[Saved entries]
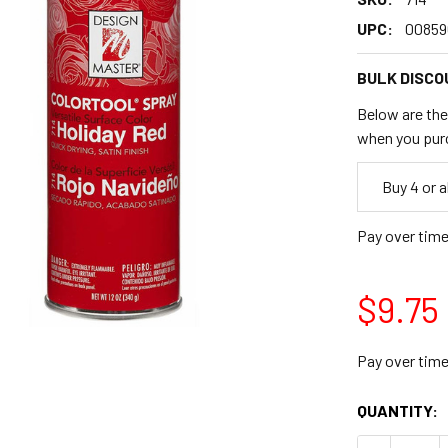
UPC:
00859
BULK DISCO
Below are the 
when you pur
Empty
Buy 4 or 
Space
Pay over tim
$9.75
Pay over tim
CURRENT
QUANTITY:
STOCK:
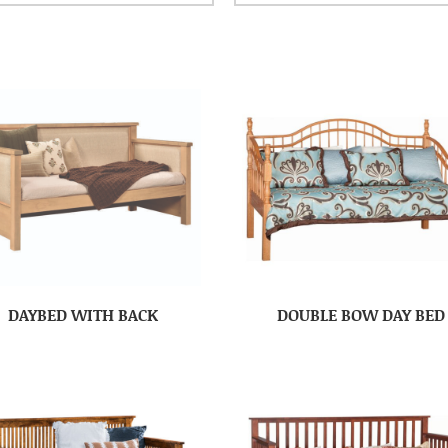
DAYBED WITH BACK
DOUBLE BOW DAY BED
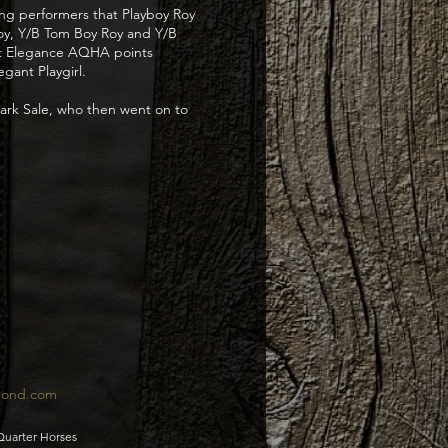
ng performers that Playboy Roy
Roy, Y/B Tom Boy Roy and Y/B
hat Elegance AQHA points
gant Playgirl.
mark Sale, who then went on to
pond.com
Quarter Horses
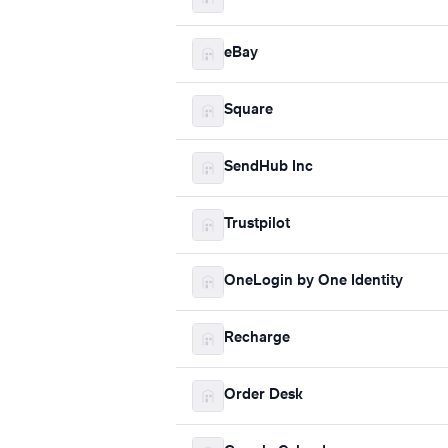
eBay
Square
SendHub Inc
Trustpilot
OneLogin by One Identity
Recharge
Order Desk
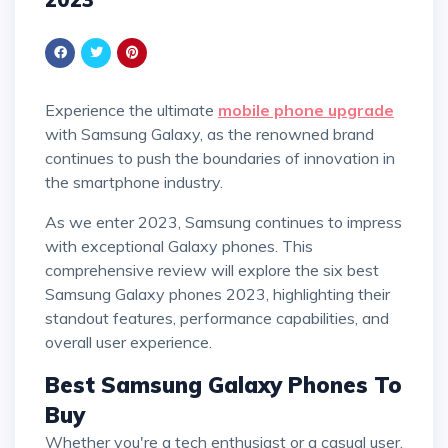
Experience the ultimate
mobile phone upgrade
with Samsung Galaxy, as the renowned brand
continues to push the boundaries of innovation in
the smartphone industry.
As we enter 2023, Samsung continues to impress
with exceptional Galaxy phones. This
comprehensive review will explore the six best
Samsung Galaxy phones 2023, highlighting their
standout features, performance capabilities, and
overall user experience.
Best Samsung Galaxy Phones To
Buy
Whether you're a tech enthusiast or a casual user,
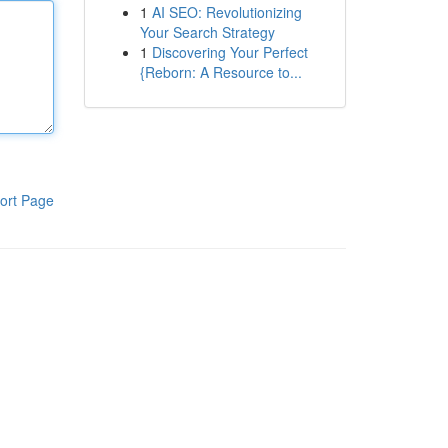
1
AI SEO: Revolutionizing
Your Search Strategy
1
Discovering Your Perfect
{Reborn: A Resource to...
ort Page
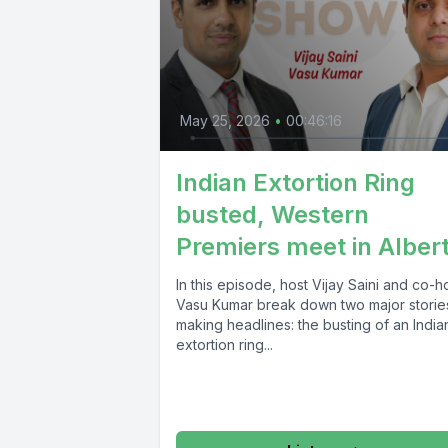
May 25, 2026
•
00:46:16
Indian Extortion Ring
busted, Western
Premiers meet in Alber
In this episode, host Vijay Saini and co-h
Vasu Kumar break down two major storie
making headlines: the busting of an India
extortion ring...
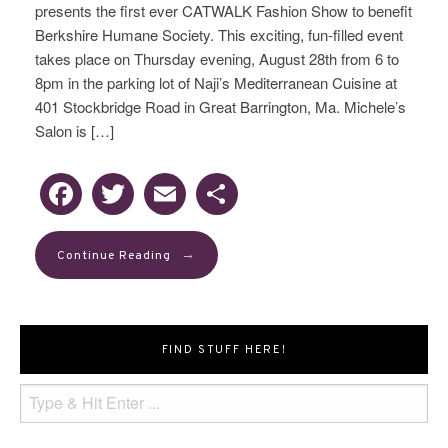
presents the first ever CATWALK Fashion Show to benefit
Berkshire Humane Society. This exciting, fun-filled event
takes place on Thursday evening, August 28th from 6 to
8pm in the parking lot of Naji’s Mediterranean Cuisine at
401 Stockbridge Road in Great Barrington, Ma. Michele’s
Salon is […]
Facebook
Twitter
Email
Share
→
Continue Reading
FIND STUFF HERE!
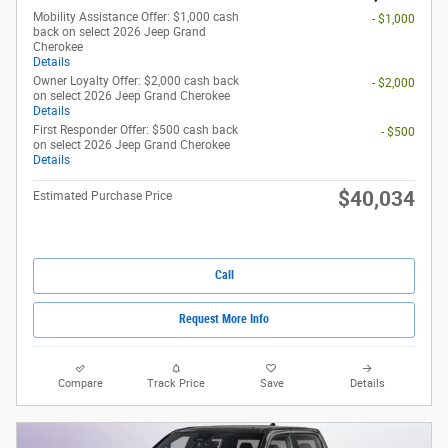
Mobility Assistance Offer: $1,000 cash
- $1,000
back on select 2026 Jeep Grand
Cherokee
Details
Owner Loyalty Offer: $2,000 cash back
- $2,000
on select 2026 Jeep Grand Cherokee
Details
First Responder Offer: $500 cash back
- $500
on select 2026 Jeep Grand Cherokee
Details
$40,034
Estimated Purchase Price
Call
Request More Info
Compare
Track Price
Save
Details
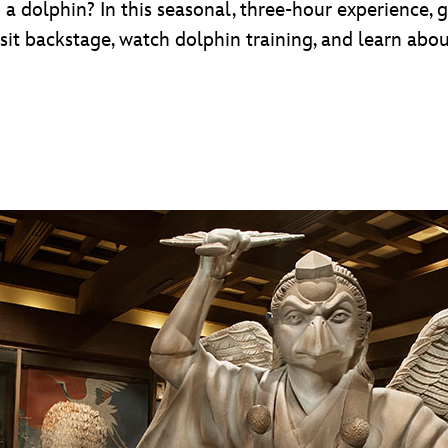
a dolphin? In this seasonal, three-hour experience, 
isit backstage, watch dolphin training, and learn abou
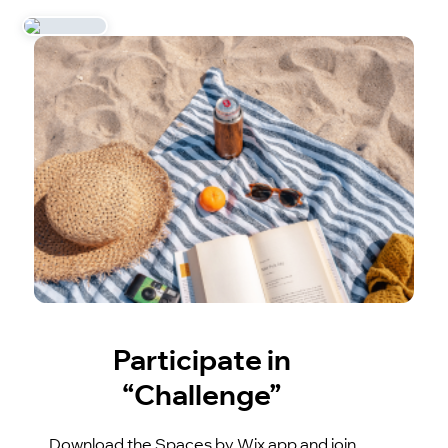
Participate in
“Challenge”
Download the Spaces by Wix app and join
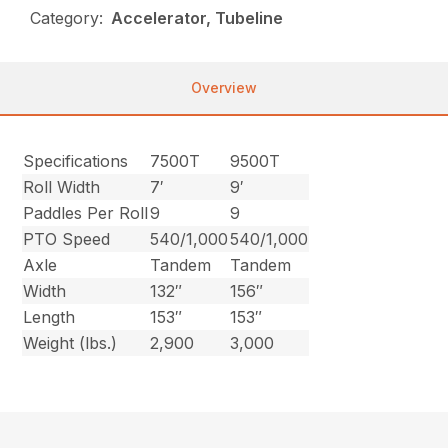
Category:
Accelerator, Tubeline
Overview
Specifications
7500T
9500T
Roll Width
7′
9′
Paddles Per Roll
9
9
PTO Speed
540/1,000
540/1,000
Axle
Tandem
Tandem
Width
132″
156″
Length
153″
153″
Weight (lbs.)
2,900
3,000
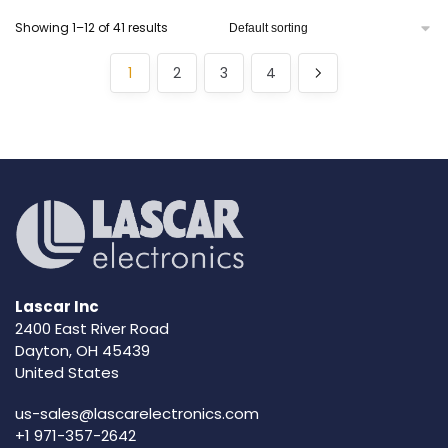
Showing 1–12 of 41 results
1
2
3
4
Lascar Inc
2400 East River Road
Dayton, OH 45439
United States
us-sales@lascarelectronics.com
+1 971-357-2642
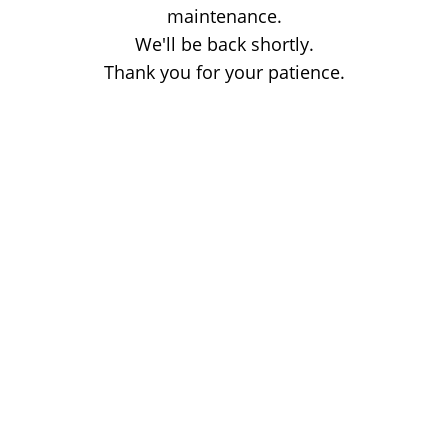
maintenance.
We'll be back shortly.
Thank you for your patience.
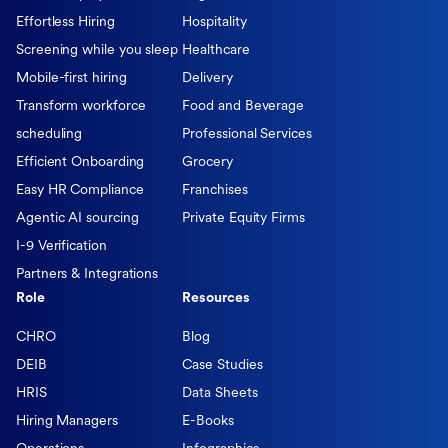
Effortless Hiring
Hospitality
Screening while you sleep
Healthcare
Mobile-first hiring
Delivery
Transform workforce
Food and Beverage
scheduling
Professional Services
Efficient Onboarding
Grocery
Easy HR Compliance
Franchises
Agentic AI sourcing
Private Equity Firms
I-9 Verification
Partners & Integrations
Role
Resources
CHRO
Blog
DEIB
Case Studies
HRIS
Data Sheets
Hiring Managers
E-Books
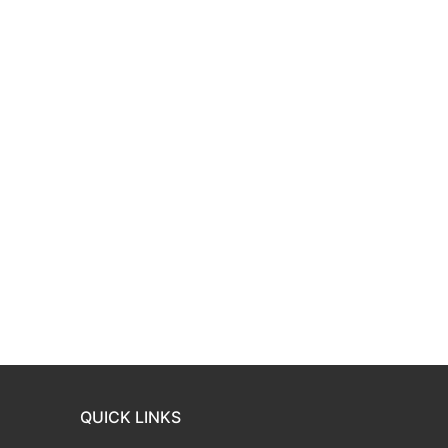
QUICK LINKS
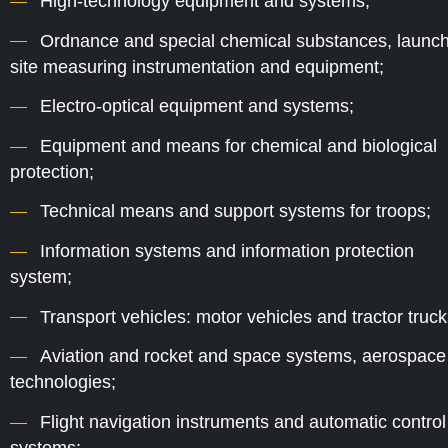
High-technology equipment and systems;
Ordnance and special chemical substances, launch
site measuring instrumentation and equipment;
Electro-optical equipment and systems;
Equipment and means for chemical and biological
protection;
Technical means and support systems for troops;
Information systems and information protection
system;
Transport vehicles: motor vehicles and tractor truck
Aviation and rocket and space systems, aerospace
technologies;
Flight navigation instruments and automatic control
systems;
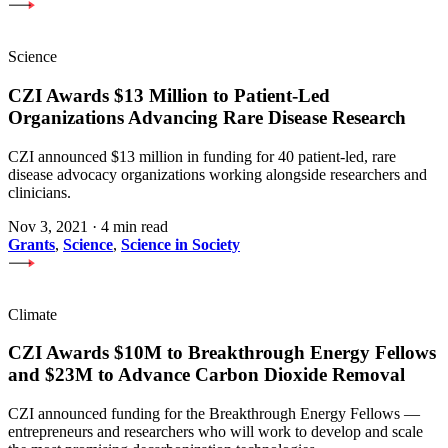
Science
CZI Awards $13 Million to Patient-Led
Organizations Advancing Rare Disease Research
CZI announced $13 million in funding for 40 patient-led, rare
disease advocacy organizations working alongside researchers and
clinicians.
Nov 3, 2021
·
4 min read
Grants
,
Science
,
Science in Society
Climate
CZI Awards $10M to Breakthrough Energy Fellows
and $23M to Advance Carbon Dioxide Removal
CZI announced funding for the Breakthrough Energy Fellows —
entrepreneurs and researchers who will work to develop and scale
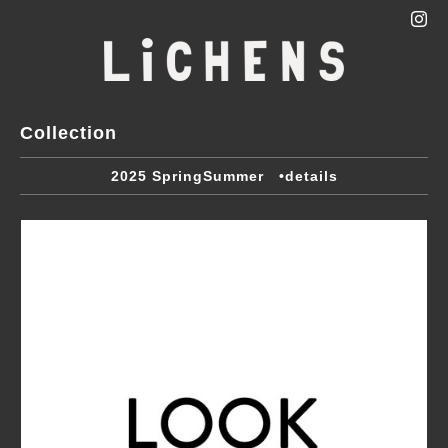
Collection
2025 SpringSummer •details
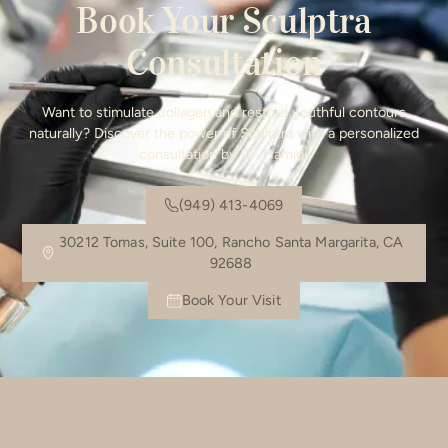
Book Your Sculptra
Consultation
Want to stimulate collagen and restore youthful contours
naturally? Discover the power of Sculptra with a personalized
consultation by Dr. Hamidi.
(949) 413-4069
30212 Tomas, Suite 100, Rancho Santa Margarita, CA
92688
Book Your Visit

- _HOW TO COMPLETE THIS TASK_
Each line above that contains the word "Sculptra" should be copied.

- _YOUR SOLUTION_
Book Your Sculptra
naturally? Discover the power of Sculptra with a personalized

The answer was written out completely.